The Jakarta Post
It was a strange sight – an all-male panel of CEOs talking about family and equality at the workplace.
But as CEO Shinta W. Kamdani said, men should also be involved in taking care of children and the household, therefore “conversations on family and gender equality […] must also be a man’s business.”
The CEOs are “male champions,” which could be a benchmark for gender equality in the workplace, said Shinta, who leads the Indonesian Business Coalition for Women Empowerment (IBCWE), which held the talks recently in commemoration of International Family Day on May 15.
The corporate chiefs stepped up to the challenge of not only ensuring equality at the workplace, but also of bringing about balance between careers and family life.
New Garuda Indonesia CEO Pahala Mansury, formerly of Bank Mandiri, said he realized he was “returning home at 2 a.m.”
Particularly with the 24/7 nature of the aviation industry, he said, “it’s a real challenge to retain talent” as today’s “Generation Z,” known for less loyalty to the the workplace compared to elders, seek a stimulating environment and a balance of work and life.
Other speakers were Indonesian Chamber of Commerce (Kadin) chairman Rosan Roeslani, Lippo Group Director John Riady and Handry Satriago of General Electric Indonesia.
A few Western countries and South Korea are among those with paternal leave, but generally “men are not encouraged to play a larger domestic role, while women are overwhelmed,” John said.
Companies, he said, “could encourage fathers at certain levels to take kids to school, for instance.” He said he managed to do so a few times, “and I was the only male” among parents dropping off their children at school.
Seeking work for wives in areas where their husbands were assigned to is one way to help families stay together, John said.
The CEOs said they had found that a better mix of men and women made better teamwork and creativity.
However they acknowledged women tended to leave when they had families, and, as Australian Ambassador to Indonesia Paul Grigson said, “women tend not to apply for leadership positions.”
Australia’s program called Investing in Women, which builds on the country's existing partnership with Indonesia, focuses on improving gender equality in businesses.
Garuda CEO Pahala said from over 1,300 pilots and co-pilots, “we only have one [female] captain”. He added Garuda could also try to attract more females into its engineering department apart from the female-dominated flight attendants.
General Electric’s Handry said worldwide GE has recently started its program called STEM (science, technology, engineering and mathematics) to gain 20,000 women by 2020 since it realized it had too few women in technology-related sectors.

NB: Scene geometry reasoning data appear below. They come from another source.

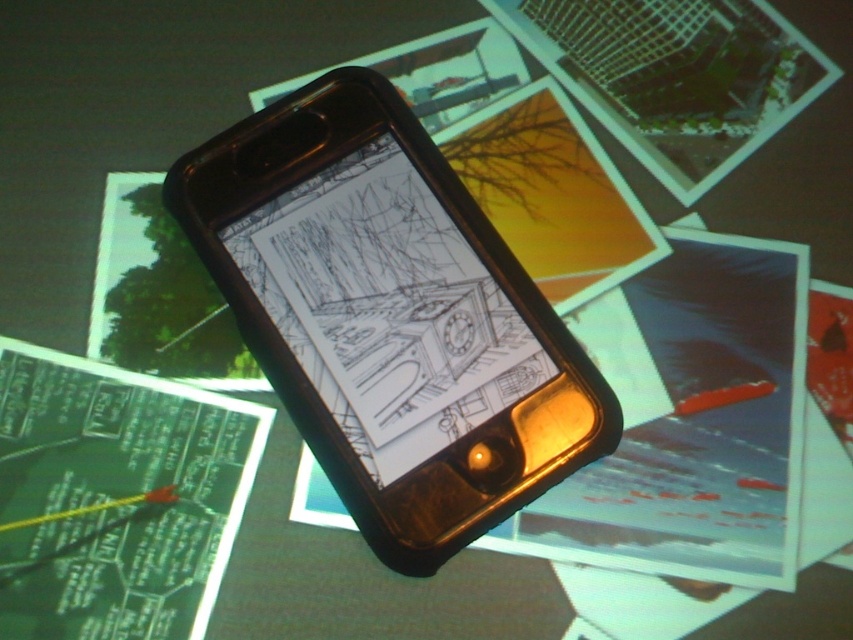 Does matte yellow paper at center come behind green paper at center?

Yes, matte yellow paper at center is behind green paper at center.

Does matte yellow paper at center appear over green paper at center?

Correct, matte yellow paper at center is located above green paper at center.

I want to click on matte yellow paper at center, so click(694, 422).

Is point (492, 406) positioned after point (163, 564)?

Yes.

Does black plastic smartphone at center appear under green paper at center?

Incorrect, black plastic smartphone at center is not positioned below green paper at center.

The width and height of the screenshot is (853, 640). What are the coordinates of `black plastic smartphone at center` in the screenshot? It's located at (x=390, y=317).

Does black plastic smartphone at center have a lesser width compared to matte yellow paper at center?

In fact, black plastic smartphone at center might be wider than matte yellow paper at center.

In the scene shown: Who is more distant from viewer, (x=425, y=376) or (x=672, y=332)?

The point (x=672, y=332) is more distant.

At what (x,y) coordinates should I click in order to perform the action: click on black plastic smartphone at center. Please return your answer as a coordinate pair (x, y). This screenshot has height=640, width=853. Looking at the image, I should click on (390, 317). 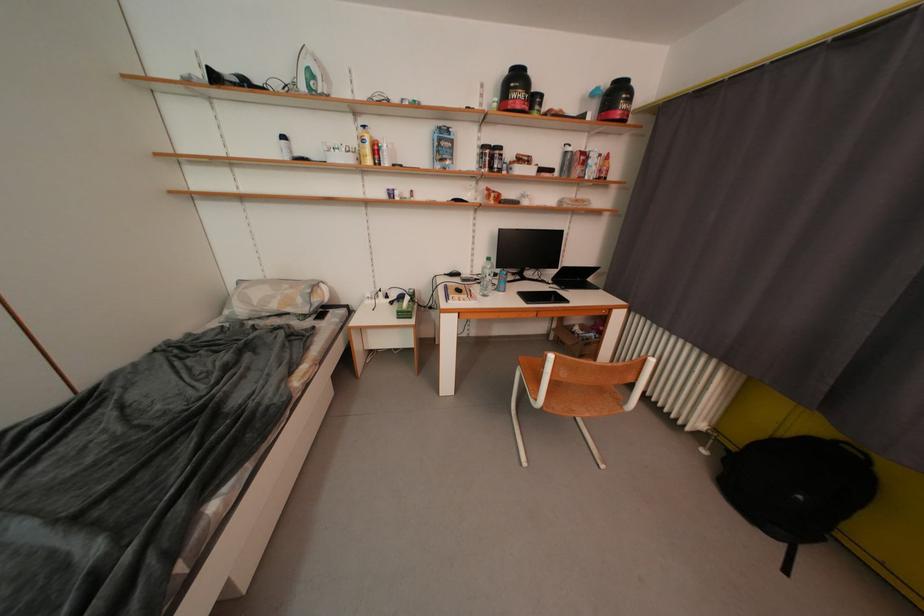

The policy makes business sense, Handry said, quoting findings that closing the gender gap could increase national and global gross domestic product.
IBCWE executive director Dini Widiastuti said women “often have to choose between family and careers when policies at their workplace are not conducive.”
As a result, the Asia Development Bank shows that while 57 percent of Indonesia’s university graduates are women, only 47 percent enter the labor force; of which 20 percent reach middle management positions and just five percent reach the boardroom.
“We have to ensure working women and parents are better facilitated to balance career, working life and family,” Dini said.
The IBCWE currently comprises PT Gajah Tunggal, PT Bank Tabungan Pensiunan Nastional, PT Pan Brothers, PT Accenture, PT Adis Dimension Sportwear, PT Mitra Adi Perkasa, PT Unilever Indonesia and Shinta’s Sintesa Group, which business includes renewable energy.